Raising Interesting Questions: An Interview with Mitch Katz, MD
From Physician Magazine– Mitch Katz, MD, Director of LA County Health Agency is uniquely positioned to talk about what he sees as the big healthcare issues coming up in 2017 for Los Angeles. Late in 2015, the three big health agencies for LA County – the Department of Public Health, Department of Mental Health and Department of Health Services were brought together with Katz overseeing this new single agency. We were pleased to grab some time with him just after the election to find out what people are asking him and what he thinks we should be watching for.
LACMA: The election dominated the news for months and months. What do you think the main issues for healthcare will be under the new administration and Congress?
Dr. Katz: In 2017, the dominant issue will be what the new president and Congress will do about the Affordable Care Act and how it will affect people both patients and their physicians in Los Angeles. The ACA has been dramatically effective in decreasing the number of uninsured people here and in other parts of the country. I’ve personally cared for many patients who come to our urgent care at Roybal Comprehensive Health Center and they say, “I used to be treated for hypertension or diabetes and then I lost my insurance and I haven’t filled my prescriptions for over a year, but now I got Medicaid and so I’m back.”
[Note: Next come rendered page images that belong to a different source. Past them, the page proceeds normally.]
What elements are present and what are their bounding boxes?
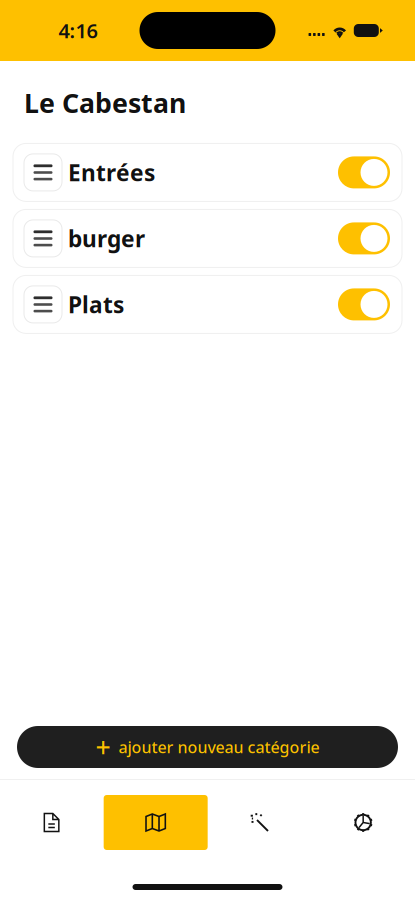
button[interactable]: Activer Entrées xyxy=(338,156,390,188)
staticText: + xyxy=(96,729,110,765)
button[interactable]: + xyxy=(17,726,398,768)
staticText: 4:16 xyxy=(58,17,98,44)
button[interactable]: Activer burger xyxy=(338,222,390,254)
staticText: ajouter nouveau catégorie xyxy=(118,736,320,758)
button[interactable]: Map xyxy=(104,795,208,850)
button[interactable]: Settings xyxy=(311,795,415,850)
button[interactable]: Magic xyxy=(208,795,311,850)
staticText: Entrées xyxy=(68,157,155,188)
staticText: burger xyxy=(68,223,145,254)
button[interactable]: Menu xyxy=(0,795,104,850)
staticText: Le Cabestan xyxy=(24,85,186,120)
button[interactable]: burger xyxy=(13,209,402,267)
button[interactable]: Activer Plats xyxy=(338,288,390,320)
button[interactable]: Plats xyxy=(13,275,402,333)
button[interactable]: Entrées xyxy=(13,143,402,201)
staticText: Plats xyxy=(68,289,124,320)
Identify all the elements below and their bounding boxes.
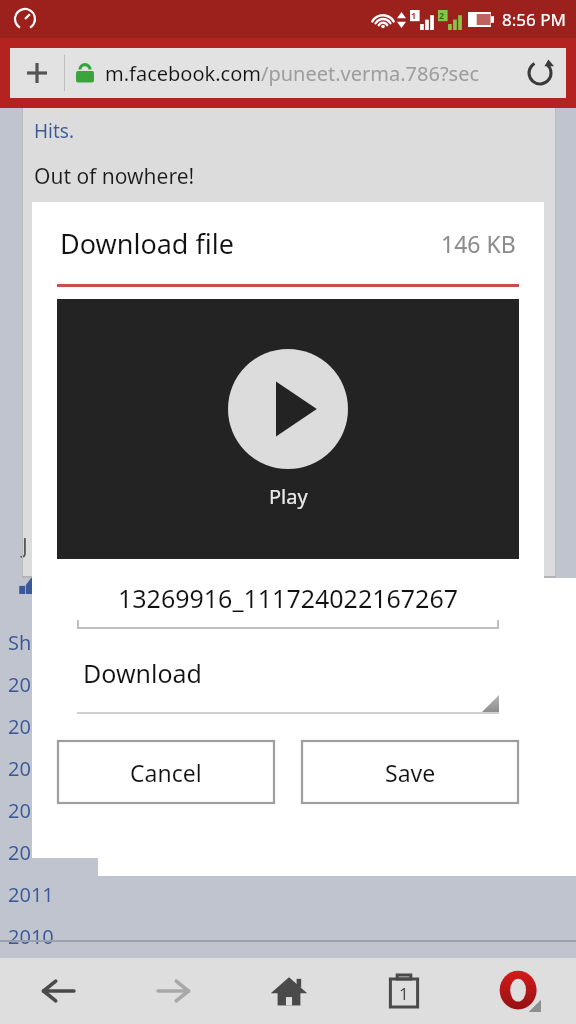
button[interactable]: Tabs [346, 958, 461, 1024]
button[interactable]: Download location [77, 656, 499, 714]
staticText: 20 [8, 839, 31, 866]
staticText: Download [83, 656, 202, 690]
staticText: Out of nowhere! [34, 162, 195, 191]
staticText: 1 [411, 9, 417, 21]
button[interactable]: Reload [514, 48, 566, 98]
button[interactable]: Forward [116, 958, 231, 1024]
staticText: Download file [60, 225, 441, 262]
button[interactable]: m.facebook.com [105, 60, 514, 87]
staticText: 146 KB [441, 228, 516, 259]
staticText: 2010 [8, 923, 54, 950]
staticText: Cancel [130, 757, 202, 788]
staticText: 20 [8, 797, 31, 824]
staticText: 2 [439, 9, 445, 21]
staticText: 13269916_111724022167267 [77, 581, 499, 615]
button[interactable]: Play video preview [57, 299, 519, 559]
button[interactable]: Home [231, 958, 346, 1024]
staticText: Play [269, 483, 308, 510]
staticText: 20 [8, 671, 31, 698]
staticText: 8:56 PM [502, 8, 566, 31]
staticText: Sh [8, 629, 32, 656]
staticText: Hits. [34, 118, 75, 144]
button[interactable]: Back [0, 958, 116, 1024]
staticText: 20 [8, 713, 31, 740]
staticText: Save [385, 757, 436, 788]
button[interactable]: Opera menu [461, 958, 576, 1024]
button[interactable]: New tab [10, 48, 64, 98]
button[interactable]: Cancel [57, 740, 275, 804]
staticText: J [22, 532, 28, 561]
staticText: /puneet.verma.786?sec [261, 60, 480, 87]
staticText: 1 [399, 982, 409, 1005]
button[interactable]: Save [301, 740, 519, 804]
staticText: 2011 [8, 881, 54, 908]
staticText: m.facebook.com [105, 60, 261, 87]
button[interactable]: 13269916_111724022167267 [77, 581, 499, 630]
staticText: 20 [8, 755, 31, 782]
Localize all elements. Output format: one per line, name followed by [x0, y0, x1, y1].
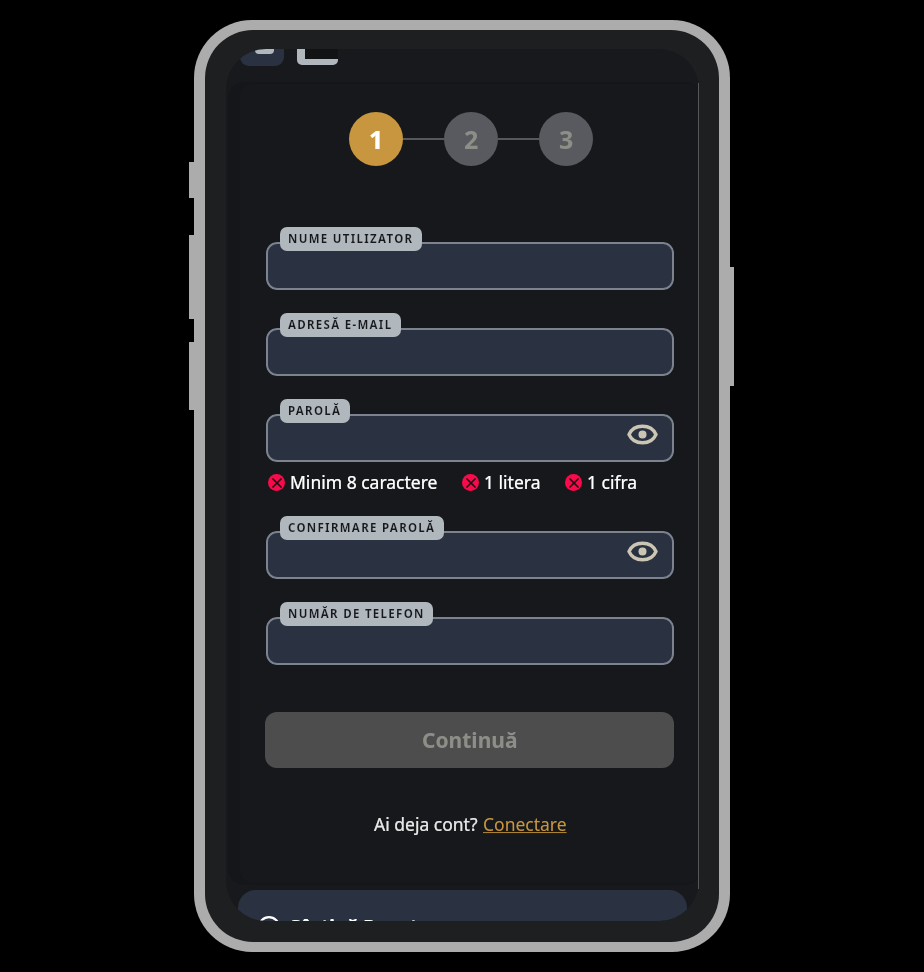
button[interactable]: Afișează parola — [266, 414, 674, 462]
button[interactable]: Conectare — [483, 812, 567, 836]
staticText: 1 — [369, 122, 384, 156]
staticText: CONFIRMARE PAROLĂ — [288, 520, 436, 536]
staticText: Continuă — [422, 726, 518, 755]
staticText: Conectare — [483, 812, 567, 836]
button[interactable] — [266, 617, 674, 665]
button[interactable]: Continuă — [265, 712, 674, 768]
staticText: 3 — [559, 122, 574, 156]
button[interactable]: Afișează parola — [627, 423, 658, 446]
staticText: 2 — [464, 122, 479, 156]
button[interactable]: Afișează parola — [266, 531, 674, 579]
button[interactable]: Pasul 3 — [539, 112, 593, 166]
staticText: ADRESĂ E-MAIL — [288, 317, 393, 333]
staticText: NUMĂR DE TELEFON — [288, 606, 425, 622]
staticText: Minim 8 caractere — [290, 470, 438, 494]
button[interactable]: Pasul 2 — [444, 112, 498, 166]
staticText: PAROLĂ — [288, 403, 342, 419]
staticText: Ai deja cont? — [374, 812, 483, 836]
staticText: 1 cifra — [587, 470, 638, 494]
staticText: Câștigă Puncte — [288, 914, 430, 921]
button[interactable]: Câștigă Puncte — [238, 890, 687, 921]
button[interactable]: Pasul 1 — [349, 112, 403, 166]
button[interactable] — [266, 328, 674, 376]
button[interactable] — [266, 242, 674, 290]
staticText: 1 litera — [484, 470, 541, 494]
staticText: NUME UTILIZATOR — [288, 231, 414, 247]
button[interactable]: Afișează parola — [627, 540, 658, 563]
I think the most important role for doctors during this turbulent time is to stay focused as advocates of our patients. The most important thing to me is that people have access to going to see their medical provider. That can occur through a variety of different systems and I don’t think we have to be closed minded about what the vehicle is for paying for people to go to see their doctors. But I think to simply return to the era when people were uninsured and came into the emergency room for illnesses at the end stage would be a terrible mistake. And a terrible going back.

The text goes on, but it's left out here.